## Work to be completed
Copy every entry below exactly, and keep out the pictures.

## Input records
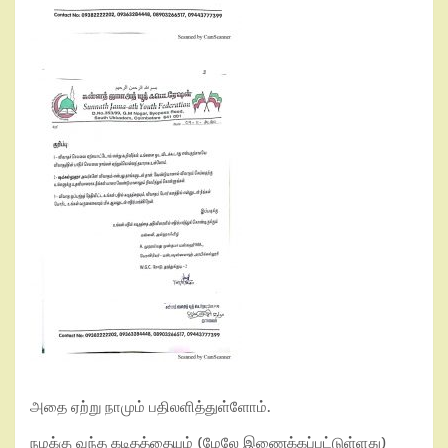
அதை ஏற்று நாமும் பதிலளித்துள்ளோம்.
நமக்கு வந்த கடிதத்தையும் (மேலே இணைக்கப்பட்டுள்ளது)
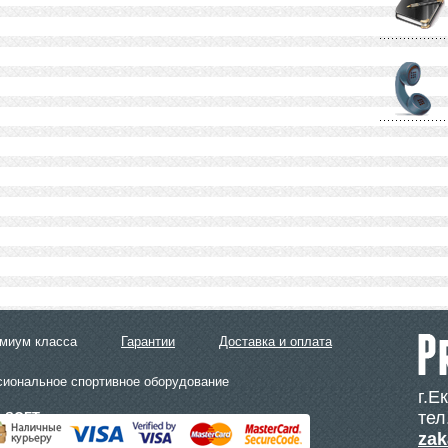
емиум класса
Гарантии
Доставка и оплата
сиональное спортивное оборудование
г.Е
тел
LSOFT
zak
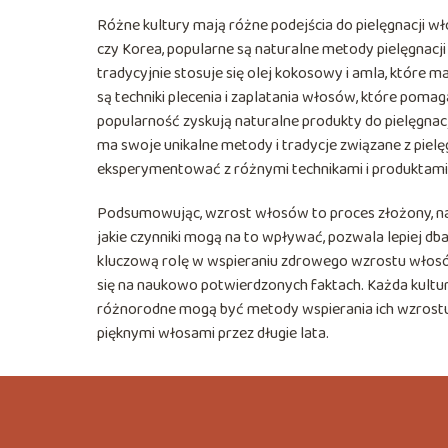
Różne kultury mają różne podejścia do pielęgnacji wło
czy Korea, popularne są naturalne metody pielęgnacji
tradycyjnie stosuje się olej kokosowy i amla, które
są techniki plecenia i zaplatania włosów, które poma
popularność zyskują naturalne produkty do pielęgnacj
ma swoje unikalne metody i tradycje związane z pielę
eksperymentować z różnymi technikami i produktami,
Podsumowując, wzrost włosów to proces złożony, na 
jakie czynniki mogą na to wpływać, pozwala lepiej dbać
kluczową rolę w wspieraniu zdrowego wzrostu włosów
się na naukowo potwierdzonych faktach. Każda kultura
różnorodne mogą być metody wspierania ich wzrostu. 
pięknymi włosami przez długie lata.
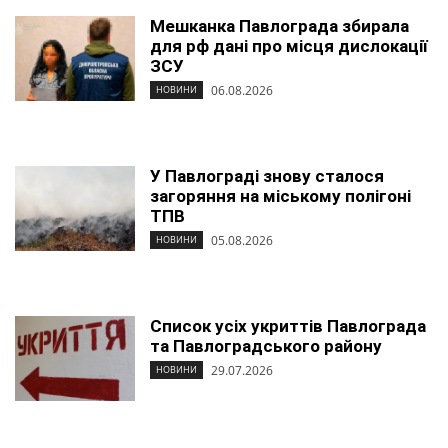
Мешканка Павлограда збирала
для рф дані про місця дислокації
ЗСУ
06.08.2026
НОВИНИ
У Павлограді знову сталося
загоряння на міському полігоні
ТПВ
05.08.2026
НОВИНИ
Список усіх укриттів Павлограда
та Павлоградського району
29.07.2026
НОВИНИ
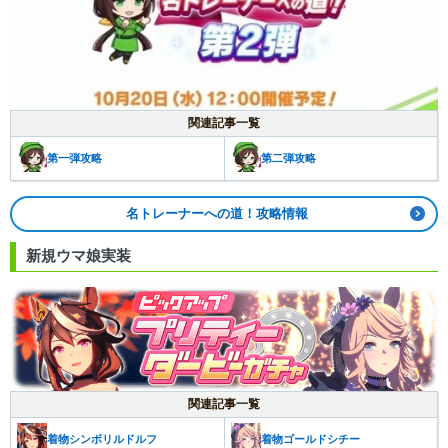
関連記事一覧
第一弾攻略
第二弾攻略
名トレーナーへの道！攻略情報
新規ウマ娘実装
関連記事一覧
着物シンボリルドルフ
着物ゴールドシチー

## Answer for this exercise
அதை ஏற்று நாமும் பதிலளித்துள்ளோம்.
நமக்கு வந்த கடிதத்தையும் (மேலே இணைக்கப்பட்டுள்ளது)
емиум класса
Гарантии
Доставка и оплата
сиональное спортивное оборудование
г.Е
тел
LSOFT
zak
Różne kultury mają różne podejścia do pielęgnacji wło
czy Korea, popularne są naturalne metody pielęgnacji
tradycyjnie stosuje się olej kokosowy i amla, które
są techniki plecenia i zaplatania włosów, które poma
popularność zyskują naturalne produkty do pielęgnacj
ma swoje unikalne metody i tradycje związane z pielę
eksperymentować z różnymi technikami i produktami,
Podsumowując, wzrost włosów to proces złożony, na 
jakie czynniki mogą na to wpływać, pozwala lepiej dbać
kluczową rolę w wspieraniu zdrowego wzrostu włosów
się na naukowo potwierdzonych faktach. Każda kultura
różnorodne mogą być metody wspierania ich wzrostu. 
pięknymi włosami przez długie lata.
Мешканка Павлограда збирала
для рф дані про місця дислокації
ЗСУ
06.08.2026
НОВИНИ
У Павлограді знову сталося
загоряння на міському полігоні
ТПВ
05.08.2026
НОВИНИ
Список усіх укриттів Павлограда
та Павлоградського району
29.07.2026
НОВИНИ
関連記事一覧
第一弾攻略
第二弾攻略
名トレーナーへの道！攻略情報
新規ウマ娘実装
関連記事一覧
着物シンボリルドルフ
着物ゴールドシチー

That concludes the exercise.